Dieu est humilité parce qu’il est Amour. Face aux créatures humaines, Dieu se trouve dépourvu de toute capacité non seulement créatrice mais aussi défensive. Si les êtres humains choisissent, comme ils l’ont fait, de refuser son amour, il ne peut intervenir de manière autoritaire pour s’imposer à eux. Il ne peut que respecter le libre choix des hommes. On pourra le rejeter, l’éliminer : lui ne se défendra pas, il laissera faire. Ou mieux, sa manière de se défendre et de défendre les hommes contre leur propre destruction, sera d’aimer encore et toujours, éternellement. L’amour crée, de par sa nature même, de la dépendance et la dépendance crée l’humilité. Il en est ainsi, mystérieusement, aussi pour Dieu.

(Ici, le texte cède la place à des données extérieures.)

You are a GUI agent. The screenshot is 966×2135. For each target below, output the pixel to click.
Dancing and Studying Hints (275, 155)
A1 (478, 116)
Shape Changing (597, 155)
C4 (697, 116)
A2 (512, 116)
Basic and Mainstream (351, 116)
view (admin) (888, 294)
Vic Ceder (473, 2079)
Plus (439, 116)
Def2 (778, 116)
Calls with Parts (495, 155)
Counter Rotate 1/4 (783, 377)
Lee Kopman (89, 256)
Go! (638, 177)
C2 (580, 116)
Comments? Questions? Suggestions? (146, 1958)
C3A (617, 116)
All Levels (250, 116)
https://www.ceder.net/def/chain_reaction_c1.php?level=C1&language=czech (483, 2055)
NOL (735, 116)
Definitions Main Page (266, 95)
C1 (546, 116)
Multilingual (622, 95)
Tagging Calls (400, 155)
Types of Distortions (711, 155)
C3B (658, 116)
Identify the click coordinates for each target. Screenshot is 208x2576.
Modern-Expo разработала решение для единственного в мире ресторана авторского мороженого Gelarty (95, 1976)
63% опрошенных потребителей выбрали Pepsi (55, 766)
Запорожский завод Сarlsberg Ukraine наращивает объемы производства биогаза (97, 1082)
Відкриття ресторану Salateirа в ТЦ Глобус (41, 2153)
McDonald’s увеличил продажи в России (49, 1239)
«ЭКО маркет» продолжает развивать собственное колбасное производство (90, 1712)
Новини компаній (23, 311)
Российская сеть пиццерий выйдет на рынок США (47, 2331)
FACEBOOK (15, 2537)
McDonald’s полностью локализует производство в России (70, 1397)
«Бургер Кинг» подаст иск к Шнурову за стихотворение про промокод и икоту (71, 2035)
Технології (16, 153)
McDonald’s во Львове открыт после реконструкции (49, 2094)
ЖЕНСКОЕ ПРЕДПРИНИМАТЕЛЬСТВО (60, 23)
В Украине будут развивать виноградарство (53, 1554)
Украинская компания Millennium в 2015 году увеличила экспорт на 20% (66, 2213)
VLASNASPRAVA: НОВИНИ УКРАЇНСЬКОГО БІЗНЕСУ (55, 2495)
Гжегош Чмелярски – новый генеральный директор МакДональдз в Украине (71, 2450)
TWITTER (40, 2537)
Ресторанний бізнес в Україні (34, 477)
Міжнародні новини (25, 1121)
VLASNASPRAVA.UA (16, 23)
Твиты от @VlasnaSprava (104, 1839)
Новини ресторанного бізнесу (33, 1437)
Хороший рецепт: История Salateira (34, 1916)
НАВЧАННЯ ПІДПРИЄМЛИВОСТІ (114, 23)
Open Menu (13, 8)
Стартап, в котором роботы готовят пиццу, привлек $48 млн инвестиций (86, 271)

L’amour fournit donc la clef pour comprendre l’humilité de Dieu: se faire remarquer ne demande pas beaucoup d’efforts, il en faut par contre beaucoup pour se mettre de côté, pour s’effacer. Dieu possède en lui cette force illimitée d’effacement et comme tel il se révèle dans l’incarnation. La manifestation visible de l’humilité de Dieu passe par la contemplation du Christ qui se met à genou devant ses disciples pour leur laver les pieds – et c’était, on peut l’imaginer, des pieds sales -, et plus encore, lorsque, réduit à la plus radicale impuissance sur la croix, il continue à aimer, sans jamais condamner.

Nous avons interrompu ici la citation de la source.